In the meantime, a workaround is to co-opt one of the existing properties in the GPlates information model. Or, even better, use the Shapefile attributes (which is actually one of those properties whose value is a dictionary of attributes). These attributes will survive writing out to GPML and reading back in again (because their contents are rather simple, and they are not dictated by the GPlates information model):

output_feature.set_shapefile_attribute('isochron_age', begin_time)

# Write feature out to GPML and read back in again.
pygplates.FeatureCollection(output_feature).write('tmp.gpml')
input_feature = list(pygplates.FeatureCollection('tmp.gpml'))[0]

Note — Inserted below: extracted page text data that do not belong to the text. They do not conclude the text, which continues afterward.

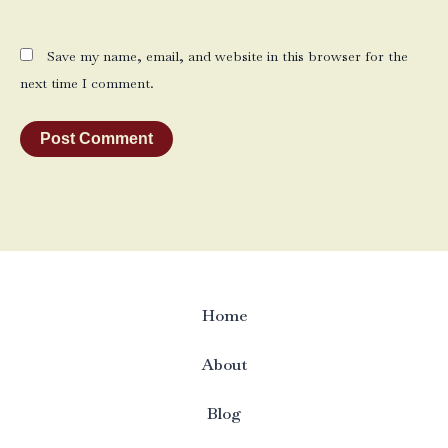
Save my name, email, and website in this browser for the
next time I comment.
Home
About
Blog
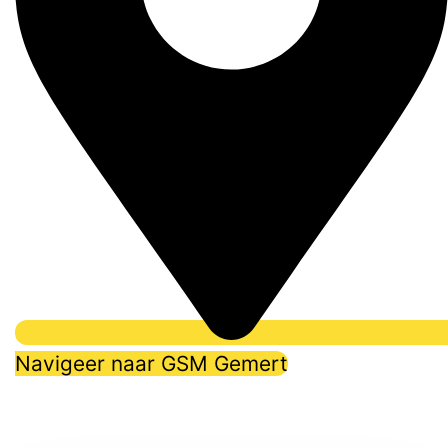
Navigeer naar GSM Gemert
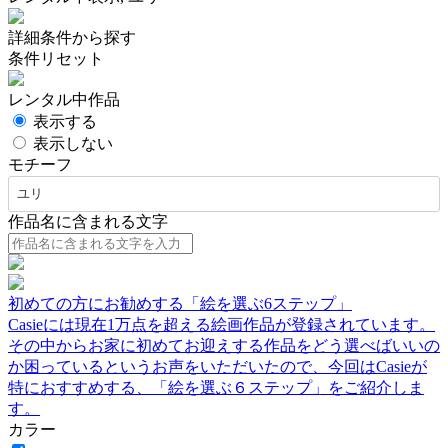
詳細条件から探す
条件リセット
レンタル中作品
表示する
表示しない
モチーフ
ユリ
作品名に含まれる文字
初めての方にお勧めする「絵を選ぶ6ステップ」
Casieには現在1万点を超える絵画作品が登録されています。
その中からお家に初めてお迎えする作品をどう選べばいいの
か困っているというお声をいただいたので、今回はCasieが
特におすすめする、「絵を選ぶ６ステップ」をご紹介しま
す。
カラー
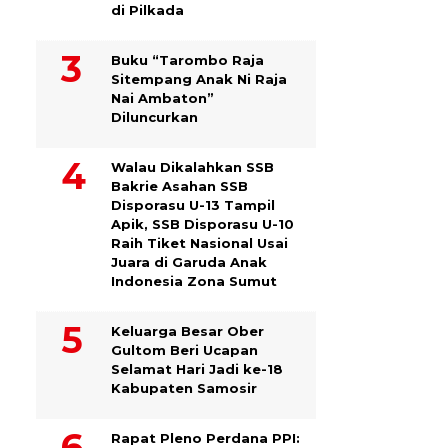
di Pilkada
Buku “Tarombo Raja
Sitempang Anak Ni Raja
Nai Ambaton”
Diluncurkan
Walau Dikalahkan SSB
Bakrie Asahan SSB
Disporasu U-13 Tampil
Apik, SSB Disporasu U-10
Raih Tiket Nasional Usai
Juara di Garuda Anak
Indonesia Zona Sumut
Keluarga Besar Ober
Gultom Beri Ucapan
Selamat Hari Jadi ke-18
Kabupaten Samosir
Rapat Pleno Perdana PPI:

begin_time = input_feature.get_shapefile_attribute('isochron_age')

You can write as many Shapefile attributes as you want. Each attribute can be either a string, integer or float (in your case begin_time is a float). I guess just be careful not to clobber any existing Shapefile attribute (eg, if your feature originally came from a Shapefile that had some of its own attributes that you want to keep around).